***** Records for the exercise

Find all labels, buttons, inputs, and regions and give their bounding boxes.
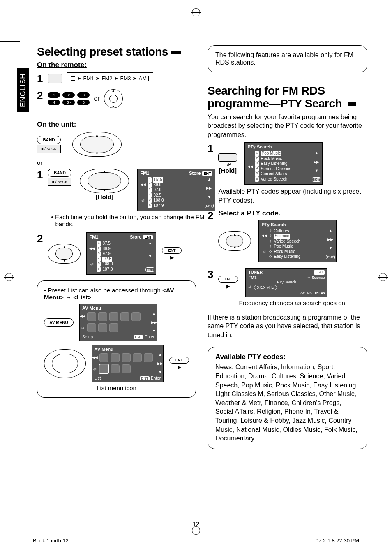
box-note-text: Preset List can also be accessed through… [48,287,166,294]
band-label: FM3 [120,75,131,81]
rds-info-box: The following features are available onl… [208,45,367,72]
keypad-1: 1 [48,92,60,98]
pty-code: Cultures [274,229,289,234]
pty-code: Serious Classics [261,167,291,172]
menu-icon [111,353,120,362]
tuner-label: TUNER [248,270,262,275]
result-text: If there is a station broadcasting a pro… [208,313,367,340]
pty-code: Varied Speech [274,239,300,244]
pty-code: Easy Listening [274,254,300,259]
step1-note: • Each time you hold the button, you can… [55,213,213,227]
corner-mark-icon [21,30,21,45]
step-number: 2 [37,89,43,102]
av-menu-button: AV MENU [44,318,74,327]
menu-icon [87,323,96,332]
freq-item: 97.9 [153,188,161,193]
tp-button: – [218,153,237,162]
screen-title: FM1 [89,234,98,239]
dx-tag: DX [307,291,312,294]
keypad-2: 2 [62,92,75,98]
av-menu-title: AV Menu [92,345,163,352]
crop-mark-right-icon [379,273,387,283]
freq-item: 108.0 [153,198,164,203]
pty-search-label: PTy Search [248,280,325,284]
keypad-5: 5 · [62,100,75,105]
band-label: AM [138,75,147,81]
av-menu-screen: AV Menu ◀◀⏎ ▲▶▶▼ SetupENT Enter [79,304,157,341]
menu-icon [99,353,108,362]
ent-small: ENT [312,177,321,182]
freq-item: 87.5 [153,177,163,183]
freq-item: 108.0 [102,262,113,267]
pty-search-screen: PTy Search ◀◀⏎ ✧Cultures ✧Science ✧Varie… [258,220,337,262]
on-unit-heading: On the unit: [37,120,196,129]
crop-mark-top-icon [192,8,200,18]
keypad-3: 3 [77,92,90,98]
freq-item: 92.5 [153,193,161,198]
step3-caption: Frequency changes as search goes on. [218,299,367,306]
preset-list-info-box: • Preset List can also be accessed throu… [37,280,196,398]
back-icon: ⏎ [141,199,145,203]
band-button: BAND [37,136,61,144]
section-title: Selecting preset stations [37,45,196,58]
or-text: or [37,159,196,166]
step-number: 2 [37,232,43,245]
fm1-label: FM1 [248,276,256,280]
menu-icon [131,312,141,321]
arrow-right-icon: ➤ [77,75,81,81]
band-sequence-box: ➤ FM1 ➤ FM2 ➤ FM3 ➤ AM [67,72,153,84]
af-tag: AF [301,291,305,294]
hold-label: [Hold] [80,193,129,200]
back-button: ■ / BACK [37,145,61,153]
step1-subtext: Available PTY codes appear (including si… [218,187,367,205]
jog-control-icon: ▲▼ [80,169,129,193]
menu-icon-selected [99,364,108,373]
pty-code: Rock Music [261,156,282,162]
menu-icon [98,323,107,332]
corner-mark-h-icon [0,41,20,42]
footer-right: 07.2.1 8:22:30 PM [316,537,359,544]
pty-search-screen: PTy Search ◀◀ 1Pop Music 2Rock Music 3Ea… [244,142,323,185]
freq-item: 97.9 [102,251,110,257]
band-button: BAND [48,169,71,177]
back-button: ■ / BACK [48,178,71,186]
language-tab: ENGLISH [17,68,29,112]
menu-icon [109,323,118,332]
freq-item: 89.9 [153,183,161,188]
time-label: 15: 45 [314,291,325,295]
pty-code: Rock Music [274,249,295,255]
band-label: FM1 [83,75,94,81]
arrow-right-icon: → [65,294,71,301]
menu-icon [133,353,142,362]
ent-button: ENT [162,247,182,254]
tp-label: T/P [218,162,237,167]
screen-title: FM1 [140,171,149,176]
pty-code: Varied Speech [261,177,287,182]
step2-title: Select a PTY code. [218,209,367,218]
screen-store-label: Store [130,234,141,239]
preset-list-screen: FM1 Store ENT ◀◀⏎ 187.5 289.9 397.9 492.… [86,232,156,275]
or-text: or [94,95,99,102]
screen-store-label: Store [189,171,201,176]
ent-button: ENT [218,276,238,283]
menu-icon [144,353,153,362]
freq-item: 107.9 [153,203,164,208]
list-strong: <List> [73,294,91,301]
av-menu-screen: AV Menu ◀◀⏎ ▲▶▶▼ ListENT Enter [92,345,164,382]
remote-band-button-icon [48,74,62,83]
freq-item: 107.9 [102,267,113,272]
step-number: 3 [208,268,213,281]
pty-codes-box: Available PTY codes: News, Current Affai… [208,347,367,449]
play-icon: ▶ [170,255,174,260]
frequency-pill: XX.X MHz [254,285,277,290]
section-title: Searching for FM RDS programme—PTY Searc… [208,85,367,110]
crop-mark-bottom-icon [192,526,200,536]
keypad-6: 6 [77,100,90,105]
crop-mark-left-icon [5,273,13,283]
enter-label: Enter [145,335,154,339]
menu-icon [111,364,120,373]
jog-control-icon: ▲▼ [72,132,122,157]
ent-tag: ENT [143,235,153,239]
pty-code: Pop Music [274,244,293,249]
science-label: Science [311,276,325,280]
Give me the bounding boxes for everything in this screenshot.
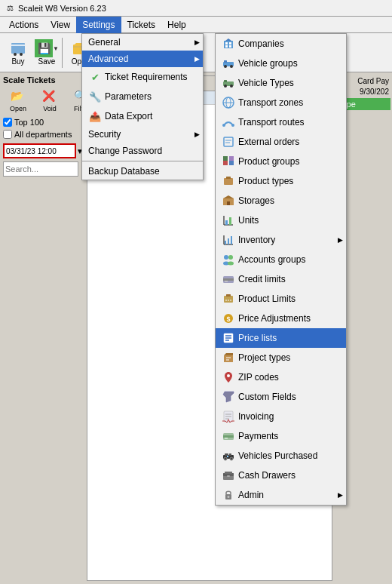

**********

▶ About this exercise: What is needed is each line of the entries that contains the word "Science".

▶ Answer:
pty-search-screen: PTy Search ◀◀⏎ ✧Cultures ✧Science ✧Varie… [258,220,337,262]
science-label: Science [311,276,325,280]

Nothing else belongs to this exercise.